投稿者: toapanlang 投稿日時: 2006/07/27 14:22 投稿番号: [1658 / 2847]
  じつを言えば、この時期、北朝鮮の経済はすでに破綻しかけていた。
  七二年の南北共同声明時に韓国の成長をまのあたりにしたことで、外資の導入、プラント輸入による重工業化をはかったのだが、道路、鉄道、港湾設備、電力供給などといったインフラを整備、もしくは整備しつつ平行しておこなうべきところを「七〇年代戦闘速度」「電撃戦」と称してひたすら拙速にはしった。
  このため、七三年の石油ショックによって、有力な輸出品目である農産物と非鉄金属の価格が下落したさい、計画は頓挫し厖大な借金だけがのこった。

  ついでながらいうと、北朝鮮の標語、表現のたぐいには、
「百日戦闘」
「穀物八百万トン高地占領」
  など、軍事色がひじょうに濃い。強制の大衆動員による奉仕的な労働強化運動を「戦闘」とよび、目標を「高地」、目標の達成・完成を「占領」という。軍国主義そのものであろう。

  経済破綻には、重要な原因がほかにもあった。
  共産主義国特有の計画経済である。建国直後の復興時には一定の成果をあげたものの、徹底した縦割り主義と締めつけのきびしいノルマ主義によって、しだいに経済は停滞していった。
  だが、計画経済の七ヵ年計画にしても六ヵ年計画にしても、その公式発表には飛躍的な経済成長をあらわす数値と美辞麗句のみがならんだ。もっとも、その数字すら好成績の年、好成績の分野にかぎって発表されていたのだが。
  しかも、計画最終年にいたって異常なほど高い工業成長率がでてくるというできの悪い粉飾決算まがいのものであった。
  経済の実態と数値の乖離による病理が進行しきったところに、石油ショックをくらったといっていい。

  金日成は、この局面を打開するため、個人崇拝の強化をはかった。体制の不可侵化によって批判を圧殺するのがねらいである。朝鮮戦争のときとちがい、責任をかぶせて粛清できる相手がいなかったからでもある。
  厖大な借金については、いっさい無視した。
  つまりは、居直った。
  日朝貿易業者代表団と朝鮮貿易銀行のあいだでは、決済繰り延べの合意書が再三交わされたが、結局は空手形となった。
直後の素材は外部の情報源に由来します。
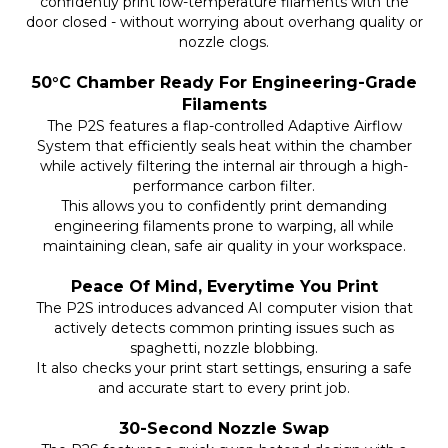
confidently print low-temperature filaments with the
door closed - without worrying about overhang quality or
nozzle clogs.
50°C Chamber Ready For Engineering-Grade
Filaments
The P2S features a flap-controlled Adaptive Airflow
System that efficiently seals heat within the chamber
while actively filtering the internal air through a high-
performance carbon filter.
This allows you to confidently print demanding
engineering filaments prone to warping, all while
maintaining clean, safe air quality in your workspace.
Peace Of Mind, Everytime You Print
The P2S introduces advanced AI computer vision that
actively detects common printing issues such as
spaghetti, nozzle blobbing.
It also checks your print start settings, ensuring a safe
and accurate start to every print job.
30-Second Nozzle Swap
対日債務だけでなく対欧債務もそうであった。
  日本政府は業者に輸出保険をはらい、西欧の百四十の銀行からなる銀行グループは在欧北朝鮮資産の凍結、差押えの態度をしめした。

  このような窮状によって在外公館への送金すら支障をきたすようになった北朝鮮は、逆に本国に送金するよう公館に指示を出した。
「外交官特権を利用せよ。外貨をかせぐには手段を問わない」
  つまりは密輸を奨励したのである。
  その結果、七六年十月にはデンマーク政府が北朝鮮大使館全員を麻薬密輸容疑で国外追放し、スウェーデンなど北欧諸国がそれにならった。
  にもかかわらず、この年、北朝鮮は、
「一人あたりの国民所得は、七四年度実績で一千ドルをこえた」
  と、誇らしげに発表した。
  もはや、日本の進歩的文化人をのぞいて、たれもこれを信じるものはいなかった。